Mesmo antes, vincara que "a política de justiça é definida pelo Governo", a quem cabe "a gestão, a administração, os investimentos, a afectação de recursos, as prioridades legislativas e orçamentais". Ou seja, o Ministério da Justiça "exerce as suas competências, toma as decisões que lhe parecem mais adequadas e sujeita-se ao escrutínio técnico e político", descreveu, sem sequer usar o termo "diálogo" para falar sobre a relação com o sector.
Antes, deixara no ar a ideia de que o apelo de Marcelo Rebelo de Sousa para um pacto de regime para a reforma da justiça continuará sem resposta.

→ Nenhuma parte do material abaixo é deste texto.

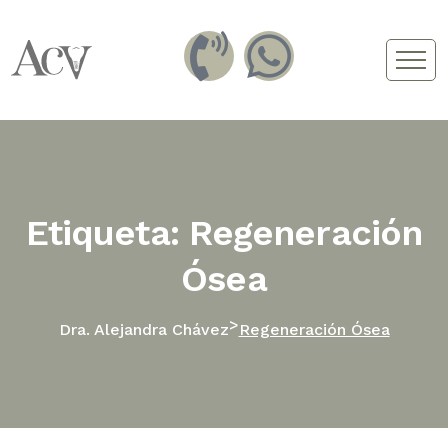
Etiqueta: Regeneración
Ósea
>
Dra. Alejandra Chávez
Regeneración Ósea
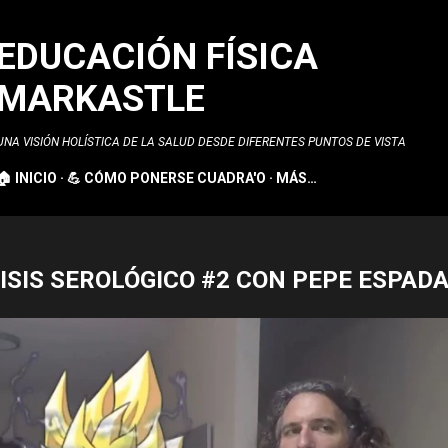
Ir al contenido principal
EDUCACIÓN FÍSICA
MARKASTLE
UNA VISIÓN HOLÍSTICA DE LA SALUD DESDE DIFERENTES PUNTOS DE VISTA
🏠 INICIO
💪 CÓMO PONERSE CUADRA'O
MÁS…
ISIS SEROLÓGICO #2 CON PEPE ESPAD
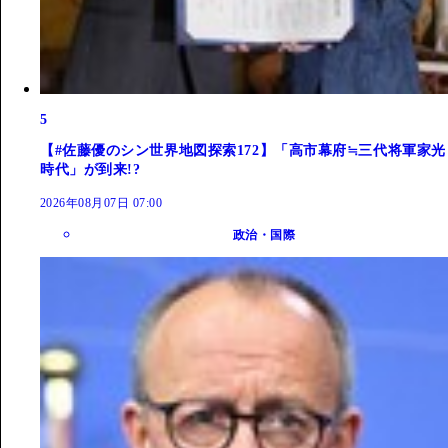
5
【#佐藤優のシン世界地図探索172】「高市幕府≒三代将軍家光
時代」が到来!?
2026年08月07日 07:00
政治・国際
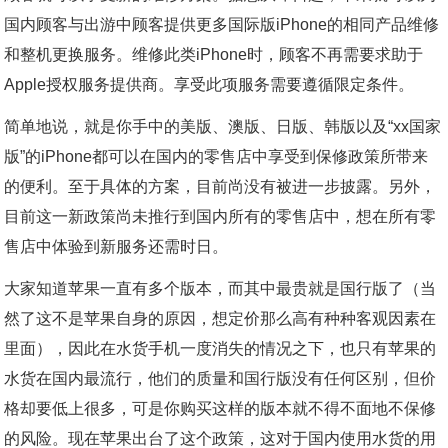
国内顾客与出游中顾客提供更多国际版iPhone的相同产品维修
和整机更换服务。维修此类iPhone时，顾客不再需要求助于
Apple授权服务提供商。享受此项服务需要遵循限定条件。
简单地说，就是你手中的美版、澳版、日版、韩版以及“xx国家
版”的iPhone都可以在国内的零售店中享受到保修政策所带来
的便利。至于具体的方案，目前尚没有被进一步披露。另外，
目前这一新政策尚未推行到国内所有的零售店中，想在所有零
售店中体验到新服务还需时日。
大家知道苹果一直有多个版本，而其中最贵就是国行版了（当
然了这不是苹果自身的原因，想定价那么高有种种客观因素在
里面），因此在水货手机一度消失的情况之下，也只有苹果的
水货在国内最流行，他们的质量和国行版没有任何区别，但价
格却要低上很多，可是你购买这样的版本就不得不面地不保修
的风险。现在苹果出台了这个政策，这对于国内使用水货的用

Depois de o Governo ter enveredado pelo caminho de apresentar planos de acção ou de emergência para vários sectores - da saúde à imigração, passando pelas obras públicas e os media, entre outros -, a crer nas palavras de Rita Alarcão Júdice estará fora de questão o anúncio de algo grandioso como uma reforma de fundo da justiça. "Eu sei o que fazer para que a reforma da justiça não tenha resultados: é fazer anúncios de grandiosos 'planos estratégicos'", afirmou a ministra. "E também sei o que fazer para a justiça seja reformada: resolver os problemas um a um, mesmo que não sejam imediatamente perceptíveis para o cidadão", prometeu.
Depois de no início do Verão passado ter apresentado a Agenda Anticorrupção com 32 medidas - um capítulo do que seria uma reforma global da justiça -, a governante anunciou que ainda este mês ficará pronta a proposta legislativa sobre a perda alargada de bens, conhecida como "confisco" de bens obtidos pela corrupção.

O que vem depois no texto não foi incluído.